Yes, the companies were issued with 70 rounds per man. Whether they started the action with 70 rounds is debatable.
The ball bags ( a satchel with straps over the shoulder extending to waist length) carried 30 rounds. There is primary source evidence contained in the" Precis of Information concerning Zululand" and prepared by the Intelligence Division of the War Office which clearly indicates that faulty ball bags caused loss of cartridges when the men doubled into battle positions. This is confirmed by Major- General Newdigate at Ulundi and Major Woodgate at Kambula. Newdigate was severly critical in saying, " Complaints were made about the ball bags: the weight of the cartridges makes the bag open, and when the men double the cartridges fall out." Woodgate was equally critical. " With ball bags much ammunition was lost."
The tactical positioning of the firing line at Isandlwana resulted in far more exertion for the companies than would have been the case at Ulundi or Kambula. On the balance of probability it is reasonable to conclude that a fair loss of ammunition from the ball bags occured.The quantum is debatable, but the conclusion drawn is that all six companies had less thal 70 rounds on the commencement of action---more so in the case of Cavaye and Mostyn.
|23rd March 2004||Julian Whybra|
However it was not unknown for infantry to carry a further 30 rounds in an emergency as at Centane the previous year. There would have been plenty of time for this to be issued.
|23rd March 2004||Peter Quantrill|
There may well have been plenty of time to issue an additional 30 rounds,but this, in all probability, never happened.
First: The 2/24th marched out with only 70 rounds and they were supposedly advancing to attack a large Zulu force. Why then should the supply to the camp force be any different?If additional rounds were ordered then someone like Essex would surely have mentioned this in his report.
Second: There is Primary source evidence which confirms the fact that Pulleine's companies were only issued with 70 rounds. Penn Symons wrote in March/April 1879 " In the first place then, the men had been firing hard and fast for nearly an hour, they commenced WITH 70 ROUNDS per man and these must have been pretty well expended."
As we know Penn Symons report was very detailed and sourced from many, if not most of the survivors and, pending primary source evidence to the contrary, would lead to the conclusion that 70 rounds, less ball bag lossage, would be the amount of ammo carried by the firing line on commencement of action.
|23rd March 2004||Alan Critchley|
Note that the original question was about Rorke's Drift defenders.
|23rd March 2004||John Young|
I think for Lukas' purposes the knowledge that the men carried 70 rounds is fine. We'll have to wait and see.

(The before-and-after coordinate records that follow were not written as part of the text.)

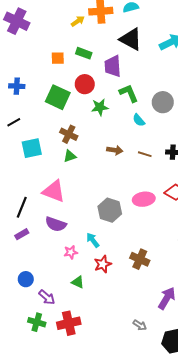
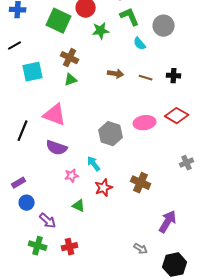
purple rectangle: (22, 234) -> (19, 183), moved
red cross: (69, 323) -> (70, 247), size x0.7

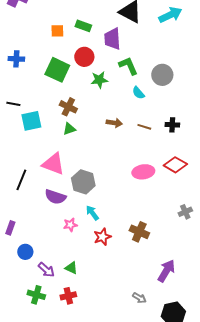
black line: (15, 46) -> (13, 104), moved, turned 40
gray hexagon: (111, 134) -> (83, 182), moved
purple rectangle: (19, 183) -> (10, 228), moved, turned -40
green triangle: (79, 206) -> (71, 268), moved

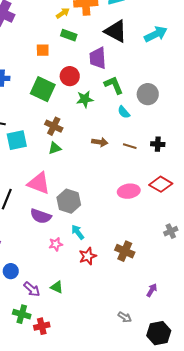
green rectangle: (83, 26) -> (69, 35), moved
purple arrow: (166, 271) -> (152, 290), size x0.6
red cross: (68, 296) -> (42, 326), moved

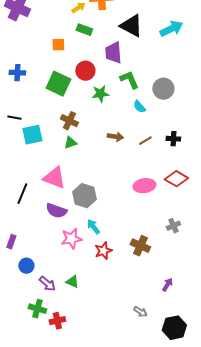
brown line: (130, 146) -> (145, 141), turned -48
gray cross: (171, 231) -> (173, 226), moved
pink star: (56, 244) -> (71, 239), size x1.5

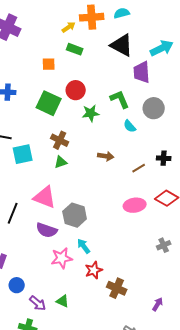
purple trapezoid: (113, 53) -> (142, 72), moved
brown line: (145, 141) -> (139, 168), moved
brown cross: (140, 246) -> (117, 288), moved

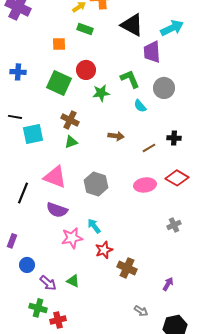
gray hexagon: (75, 215) -> (96, 184), moved

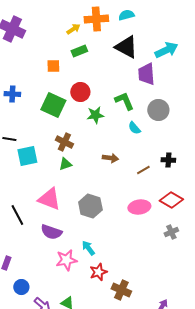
green rectangle: (85, 29) -> (79, 51), turned -42
black line: (23, 193) -> (17, 215), turned -50
gray cross: (174, 225) -> (171, 232), moved

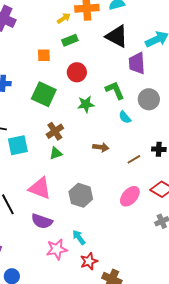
red circle: (80, 92) -> (77, 72), moved
brown cross: (64, 142) -> (55, 131), turned 30
pink ellipse: (139, 207) -> (130, 196), turned -40

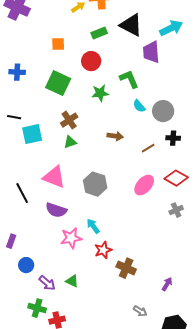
green rectangle: (70, 40) -> (99, 33), moved
gray circle: (149, 99) -> (163, 111), moved

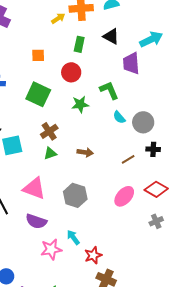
black triangle: (131, 25) -> (111, 36), size x0.7
green rectangle: (99, 33) -> (79, 44), turned -56
brown arrow: (115, 136) -> (85, 152), moved
red star: (103, 250) -> (93, 255), moved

|23rd March 2004||Adrian Whiting|
I would be interested to know if any other references to losing rounds from the expense pouch have turned up prior to 1879, or if many have turned up following it.
Having tried to replicate the situation with MH cartridges and a repro pouch you can indeed cause the pouch strap to come open if you are pretty vigorous about it, but I don't think you would go on to lose the major proportion of the contents unless you went to a prone firing position - which would happen anyway with the pouch open, doubling or not.
The expense pouch straps were not worn over the shoulder. Rather, the straps were affixed to the right side brace ring for actual use when braces were worn.
I have a view that the pouch was not desirable in the view of those seeking smartness in the new valise equipment. Being a single item it imbalanced the appearance when worn from the brace ring. I am not surprised that the more common location for the pouch to be carried was centrally in the small of the back, suspended from the rear braces crossover, and tensioned by the waistbelt. I am left wondering if the expense pouch was a potentially convenient item to complain about, especially if those complaining didn't want it anyway !
In any event they were successful. The succeeding 1882 Valise Equipment dispensed with it. With that equipment the loose rounds were to be carried in the pocket. If loss of rounds were truly critical, then this could not have been a well developed or thought through option. To support this, I would add that the 1888 Valise equipment returned to loose rounds being carried in pouches, and the differing patterns of pouch with that equipment bear testimony to the same problem persisting.
My view is thus that cartridge loss was an issue that required rectification, but that the extent of it was manageable, and that other motives may have been at play.